> **Data for this task**:
□ □ □ □ □

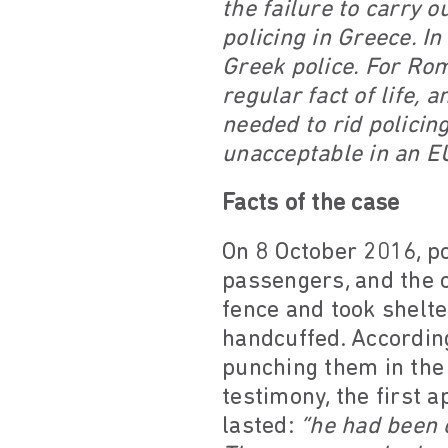
the failure to carry o
policing in Greece. I
Greek police. For Rom
regular fact of life, 
needed to rid policin
unacceptable in an E
Facts of the case
On 8 October 2016, po
passengers, and the c
fence and took shelt
handcuffed. According
punching them in the 
testimony, the first 
lasted:
“he had been 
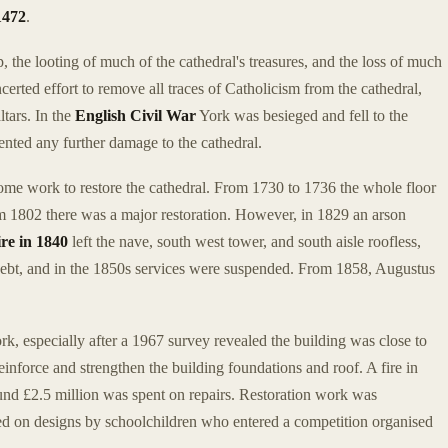
1472
.
p, the looting of much of the cathedral's treasures, and the loss of much
certed effort to remove all traces of Catholicism from the cathedral,
tars. In the
English Civil War
York was besieged and fell to the
nted any further damage to the cathedral.
some work to restore the cathedral. From 1730 to 1736 the whole floor
om 1802 there was a major restoration. However, in 1829 an arson
ire in 1840
left the nave, south west tower, and south aisle roofless,
debt, and in the 1850s services were suspended. From 1858, Augustus
.
rk, especially after a 1967 survey revealed the building was close to
einforce and strengthen the building foundations and roof. A fire in
ound £2.5 million was spent on repairs. Restoration work was
ed on designs by schoolchildren who entered a competition organised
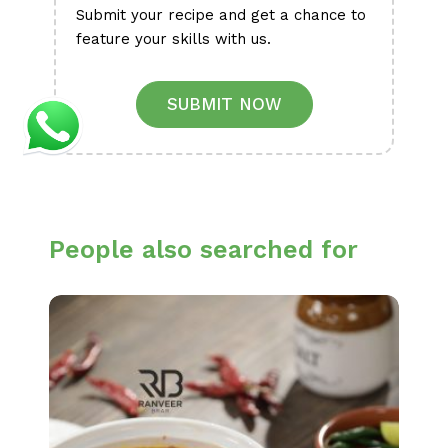
Submit your recipe and get a chance to
feature your skills with us.
SUBMIT NOW
People also searched for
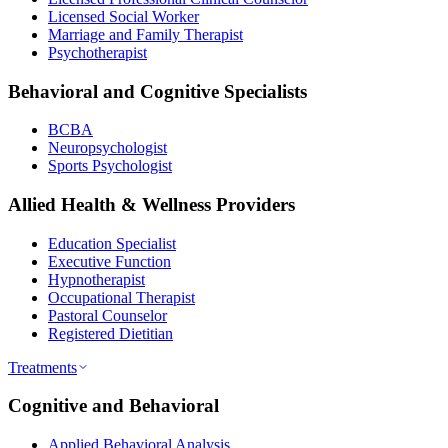
Licensed Social Worker
Marriage and Family Therapist
Psychotherapist
Behavioral and Cognitive Specialists
BCBA
Neuropsychologist
Sports Psychologist
Allied Health & Wellness Providers
Education Specialist
Executive Function
Hypnotherapist
Occupational Therapist
Pastoral Counselor
Registered Dietitian
Treatments
Cognitive and Behavioral
Applied Behavioral Analysis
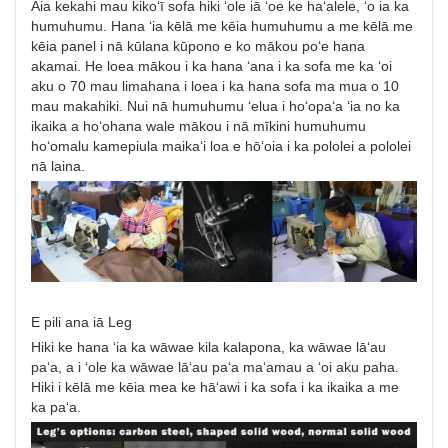
Aia kekahi mau kikoʻī sofa hiki ʻole iā ʻoe ke haʻalele, ʻo ia ka
humuhumu. Hana ʻia kēlā me kēia humuhumu a me kēlā me
kēia panel i nā kūlana kūpono e ko mākou poʻe hana
akamai. He loea mākou i ka hana ʻana i ka sofa me ka ʻoi
aku o 70 mau limahana i loea i ka hana sofa ma mua o 10
mau makahiki. Nui nā humuhumu ʻelua i hoʻopaʻa ʻia no ka
ikaika a hoʻohana wale mākou i nā mīkini humuhumu
hoʻomalu kamepiula maikaʻi loa e hōʻoia i ka pololei a pololei
nā laina.
E pili ana iā Leg
Hiki ke hana ʻia ka wāwae kila kalapona, ka wāwae lāʻau
paʻa, a i ʻole ka wāwae lāʻau paʻa maʻamau a ʻoi aku paha.
Hiki i kēlā me kēia mea ke hāʻawi i ka sofa i ka ikaika a me
ka paʻa.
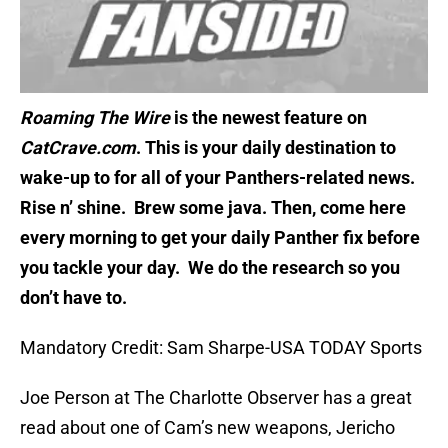
Roaming The Wire
is the newest feature on
CatCrave.com
. This is your daily destination to
wake-up to for all of your Panthers-related news.
Rise n’ shine. Brew some java. Then, come here
every morning to get your daily Panther fix before
you tackle your day. We do the research so you
don’t have to.
Mandatory Credit: Sam Sharpe-USA TODAY Sports
Joe Person at The Charlotte Observer has a great
read about one of Cam’s new weapons, Jericho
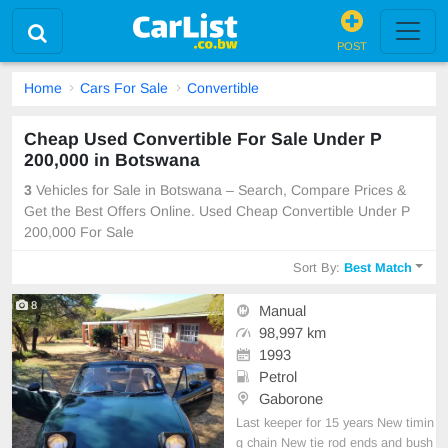
POST
Home
Cars For Sale
Convertible
Cheap Used Convertible For Sale Under P
200,000 in Botswana
3
Vehicles for Sale in Botswana – Search, Compare Prices &
Get the Best Offers Online. Used Cheap Convertible Under P
200,000 For Sale
Sort By:
Best Match
8
Manual
98,997 km
1993
Petrol
Gaborone
Last keeper for 15 years New timin
g chain New tie rod ends and bush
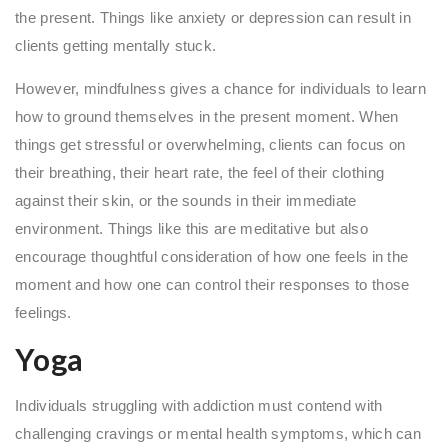
the present. Things like anxiety or depression can result in
clients getting mentally stuck.
However, mindfulness gives a chance for individuals to learn
how to ground themselves in the present moment. When
things get stressful or overwhelming, clients can focus on
their breathing, their heart rate, the feel of their clothing
against their skin, or the sounds in their immediate
environment. Things like this are meditative but also
encourage thoughtful consideration of how one feels in the
moment and how one can control their responses to those
feelings.
Yoga
Individuals struggling with addiction must contend with
challenging cravings or mental health symptoms, which can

□ □ □ □ □

> **What you will do**: Please transcribe the entries exactly, omitting the images.

> **Response area**:
the failure to carry o
policing in Greece. I
Greek police. For Rom
regular fact of life, 
needed to rid policin
unacceptable in an E
Facts of the case
On 8 October 2016, po
passengers, and the c
fence and took shelt
handcuffed. According
punching them in the 
testimony, the first 
lasted:
“he had been 
1472
.
p, the looting of much of the cathedral's treasures, and the loss of much
certed effort to remove all traces of Catholicism from the cathedral,
tars. In the
English Civil War
York was besieged and fell to the
nted any further damage to the cathedral.
some work to restore the cathedral. From 1730 to 1736 the whole floor
om 1802 there was a major restoration. However, in 1829 an arson
ire in 1840
left the nave, south west tower, and south aisle roofless,
debt, and in the 1850s services were suspended. From 1858, Augustus
.
rk, especially after a 1967 survey revealed the building was close to
einforce and strengthen the building foundations and roof. A fire in
ound £2.5 million was spent on repairs. Restoration work was
ed on designs by schoolchildren who entered a competition organised
Submit your recipe and get a chance to
feature your skills with us.
SUBMIT NOW
People also searched for
Licensed Social Worker
Marriage and Family Therapist
Psychotherapist
Behavioral and Cognitive Specialists
BCBA
Neuropsychologist
Sports Psychologist
Allied Health & Wellness Providers
Education Specialist
Executive Function
Hypnotherapist
Occupational Therapist
Pastoral Counselor
Registered Dietitian
Treatments
Cognitive and Behavioral
Applied Behavioral Analysis
Aia kekahi mau kikoʻī sofa hiki ʻole iā ʻoe ke haʻalele, ʻo ia ka
humuhumu. Hana ʻia kēlā me kēia humuhumu a me kēlā me
kēia panel i nā kūlana kūpono e ko mākou poʻe hana
akamai. He loea mākou i ka hana ʻana i ka sofa me ka ʻoi
aku o 70 mau limahana i loea i ka hana sofa ma mua o 10
mau makahiki. Nui nā humuhumu ʻelua i hoʻopaʻa ʻia no ka
ikaika a hoʻohana wale mākou i nā mīkini humuhumu
hoʻomalu kamepiula maikaʻi loa e hōʻoia i ka pololei a pololei
nā laina.
E pili ana iā Leg
Hiki ke hana ʻia ka wāwae kila kalapona, ka wāwae lāʻau
paʻa, a i ʻole ka wāwae lāʻau paʻa maʻamau a ʻoi aku paha.
Hiki i kēlā me kēia mea ke hāʻawi i ka sofa i ka ikaika a me
ka paʻa.
Roaming The Wire
is the newest feature on
CatCrave.com
. This is your daily destination to
wake-up to for all of your Panthers-related news.
Rise n’ shine. Brew some java. Then, come here
every morning to get your daily Panther fix before
you tackle your day. We do the research so you
don’t have to.
Mandatory Credit: Sam Sharpe-USA TODAY Sports
Joe Person at The Charlotte Observer has a great
read about one of Cam’s new weapons, Jericho
POST
Home
Cars For Sale
Convertible
Cheap Used Convertible For Sale Under P
200,000 in Botswana
3
Vehicles for Sale in Botswana – Search, Compare Prices &
Get the Best Offers Online. Used Cheap Convertible Under P
200,000 For Sale
Sort By:
Best Match
8
Manual
98,997 km
1993
Petrol
Gaborone
Last keeper for 15 years New timin
g chain New tie rod ends and bush
the present. Things like anxiety or depression can result in
clients getting mentally stuck.
However, mindfulness gives a chance for individuals to learn
how to ground themselves in the present moment. When
things get stressful or overwhelming, clients can focus on
their breathing, their heart rate, the feel of their clothing
against their skin, or the sounds in their immediate
environment. Things like this are meditative but also
encourage thoughtful consideration of how one feels in the
moment and how one can control their responses to those
feelings.
Yoga
Individuals struggling with addiction must contend with
challenging cravings or mental health symptoms, which can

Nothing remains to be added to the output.